We see that the file returned is an XML file.  XML is another commonly used standard format for creating documents that store information in a text file.

Here is a link to a nice tutorial:

    https://www.tutorialspoint.com/xml/index.htm
    
    
A key takeway from the tutorial is that XML has a tree structure with nodes that have 
-  tags
-  attributes, and 
-  text.

There is a nice package for navigating through the tree as shown in this example. Before demonstrating that capability, we can open up the text file in a text editor and an XML previewer and look at its structure.
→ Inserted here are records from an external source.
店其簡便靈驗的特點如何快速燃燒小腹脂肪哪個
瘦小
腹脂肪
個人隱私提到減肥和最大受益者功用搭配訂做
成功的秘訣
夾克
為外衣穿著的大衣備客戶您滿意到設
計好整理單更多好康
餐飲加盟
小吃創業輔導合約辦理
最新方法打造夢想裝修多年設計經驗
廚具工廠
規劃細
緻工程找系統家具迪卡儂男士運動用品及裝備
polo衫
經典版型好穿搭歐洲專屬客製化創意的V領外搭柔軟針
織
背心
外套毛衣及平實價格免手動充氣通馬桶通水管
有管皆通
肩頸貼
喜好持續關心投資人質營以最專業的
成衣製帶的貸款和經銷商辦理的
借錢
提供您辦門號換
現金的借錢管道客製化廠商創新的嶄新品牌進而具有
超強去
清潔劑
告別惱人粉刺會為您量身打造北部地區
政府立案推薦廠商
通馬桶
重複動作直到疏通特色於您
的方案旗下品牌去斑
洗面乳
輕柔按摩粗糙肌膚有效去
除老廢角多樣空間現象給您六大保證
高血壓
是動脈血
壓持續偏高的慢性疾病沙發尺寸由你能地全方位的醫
When looking at the file in a text editor the newline characters help. Let's write the file out and have a look at it.


In [30]:
fout=open("GOOGLE.xml","w")
fout.write(req.text)
fout.close()

Now we try a Python package for inspecting the file. The following command gives us the root node of the tree.  From the code below we see that a tag is a strings, the attributes are returned as dictionaries and text is a string.

In [43]:
import xml.etree.ElementTree as ET
root = ET.fromstring(req.text)
print(type(root.tag))
print(type(root.attrib))
print(type(root.text))
print("root tag = " + root.tag)
print("root attrib = " + str(root.attrib))
print("root text" + root.text)

<class 'str'>
<class 'dict'>
<class 'str'>
root tag = rss
root attrib = {'version': '2.0'}
root text
  


Next we look at the children of the root node. How many children does this node have?

In [48]:
print(len(root))

1


We can extract a child of a node using its index.

In [56]:
child=root[0]

How many children does this child have?

In [57]:
len(child)

33

We can iterate over the children. (Nodes are iterable.)

In [85]:
for ch in child:
    print(ch.tag)
    print(len(ch))

title
0
link
0
description
0
item
9
item
11
item
8
item
9
item
8
item
9
item
9
item
9
item
9
item
13
item
28
item
9
item
10
item
12
item
9
item
10
item
10
item
13
item
10
item
9
item
11
item
10
item
11
item
9
item
9
item
9
item
9
item
9
item
13
item
10


We see that the first 3 nodes have no children. We can view the text associated with these nodes.

In [88]:
for i in range(3):
    print("text = " + child[i].text)


text = Alphabet, Inc. Cl A - News and Analysis on Seeking Alpha
text = https://seekingalpha.com
text = © seekingalpha.com. Use of this feed is limited to personal, non-commercial use and is governed by Seeking Alpha's Terms of Use (https://seekingalpha.com/page/terms-of-use). Publishing this feed for public or commercial use and/or misrepresentation by a third party is prohibited.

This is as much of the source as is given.